Même mort, le regretté Mohammed Boudiaf continuerait-il à faire peur au pouvoir en place?

Oui même mort, depuis 25 an, Boudiaf continue de faire peur au système qui l’a emprisonné quelques jours seulement après l’indépendance « confisquée ». Ses idées, son projet de société, sa rectitude, sa droiture, son honnêteté, toutes ses valeurs qui ont fait de lui l’Homme de Novembre, sont malheureusement absentes sur la scène politique actuelle. Résultat : le système a peur de Boudiaf.

Vous avez dernièrement déclaré que le ministre de l’Intérieur Noureddine Bedoui, bloque votre projet de lancer le parti politique « L’Algérie avant tout ». Les choses ont-elles bougé depuis ?

Nacer Boudiaf : Oui merci de me poser cette question relative au Parti « L’Algérie avant tout », que je souhaite créer pour rassembler les Algériennes et Algériens qui ont cru en Boudiaf et qui croient encore, vingt-cinq ans après son assassinat, en son projet de société.

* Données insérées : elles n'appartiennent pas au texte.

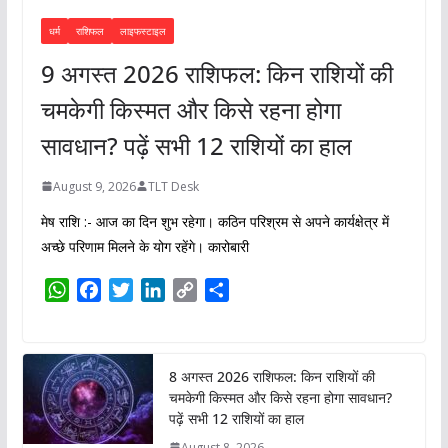
धर्म
राशिफल
लाइफस्टाइल
9 अगस्त 2026 राशिफल: किन राशियों की
चमकेगी किस्मत और किसे रहना होगा
सावधान? पढ़ें सभी 12 राशियों का हाल
August 9, 2026
TLT Desk
मेष राशि :- आज का दिन शुभ रहेगा। कठिन परिश्रम से अपने कार्यक्षेत्र में
अच्छे परिणाम मिलने के योग रहेंगे। कारोबारी
W
F
T
L
C
S
h
a
w
i
o
h
a
c
i
n
p
a
t
e
t
k
y
r
8 अगस्त 2026 राशिफल: किन राशियों की
s
b
t
e
L
e
चमकेगी किस्मत और किसे रहना होगा सावधान?
A
o
e
d
i
पढ़ें सभी 12 राशियों का हाल
p
o
r
I
n
August 8, 2026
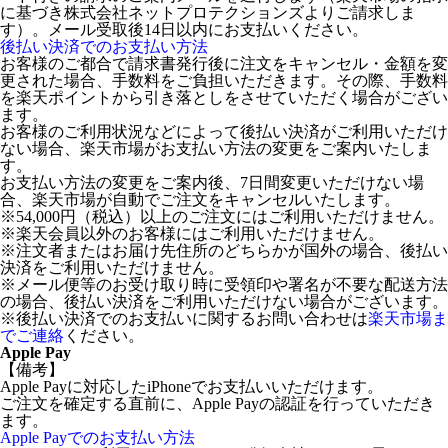
に基づき株式会社ネットプロテクションズよりご請求しま
す）。メール受取後14日以内にお支払いください。
後払い決済でのお支払い方法
お客様のご都合で請求書発行後に注文をキャンセル・金額を変
更された場合、手数料をご負担いただきます。その際、手数料
を楽天ポイントから引き落としをさせていただく場合がござい
ます。
お客様のご利用状況などによって後払い決済がご利用いただけ
ない場合、楽天市場がお支払い方法の変更をご案内いたしま
す。
お支払い方法の変更をご案内後、7日間変更いただけない場
合、楽天市場が自動でご注文をキャンセルいたします。
※54,000円（税込）以上のご注文にはご利用いただけません。
※楽天会員以外のお客様にはご利用いただけません。
※注文者またはお届け先住所のどちらかが国外の場合、後払い
決済をご利用いただけません。
※メール便等のお受け取り時に受領印や署名が不要な配送方法
の場合、後払い決済をご利用いただけない場合がございます。
※後払い決済でのお支払いに関するお問い合わせは
楽天市場ま
でご連絡
ください。
Apple Pay
【備考】
Apple Payに対応したiPhoneでお支払いいただけます。
ご注文を確定する直前に、Apple Payの認証を行っていただき
ます。
Apple Payでのお支払い方法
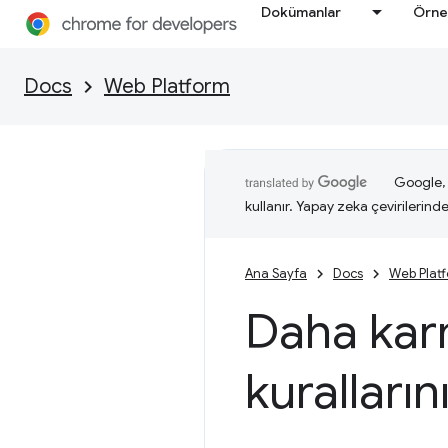
Dokümanlar
Örne
Docs
Web Platform
Google, i
kullanır. Yapay zeka çevirilerinde 
Ana Sayfa
Docs
Web Plat
Daha karm
kuralları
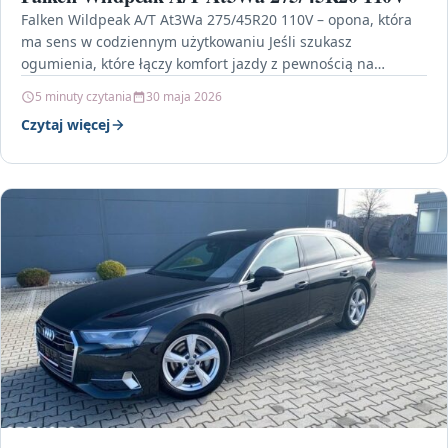
Falken Wildpeak A/T At3Wa 275/45R20 110V – opona, która
ma sens w codziennym użytkowaniu Jeśli szukasz
ogumienia, które łączy komfort jazdy z pewnością na…
5 minuty czytania
30 maja 2026
Czytaj więcej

En fait, le ministre de l’intérieur me bloque en refusant d’instruire ses subalternes de me recevoir afin de déposer le dossier du Parti. Nous ne sommes pas encore à l’étape de savoir si le pouvoir va accepter le projet de Boudiaf ou non, mais malheureusement le projet Boudiaf fait peur au pouvoir ; un pouvoir qui a jugé dangereux le Parti Boudiaf avant même sa création et son entrée officielle sur la scène politique. Refuser de me recevoir renseigne sur « l’état » de la démocratie en Algérie.

Quelle action allez-vous entreprendre dans le cas où il n’y aurait pas de dénouement proche ?

Nacer Boudiaf : L’Action que je voudrais entreprendre est simple : faire intégrer au peuple l’idée qu’un système qui a mené l’Algérie après 55 ans à l’état où elle est, est un système fini qui doit laisser aux jeunes la place qui doit leur revenir pour faire gagner à notre pays le rang qui doit être le sien dans le concert des Nations. C’est exactement l’objectif de mon futur Parti « L’Algérie avant tout », comme l’a dit Mohamed Boudiaf.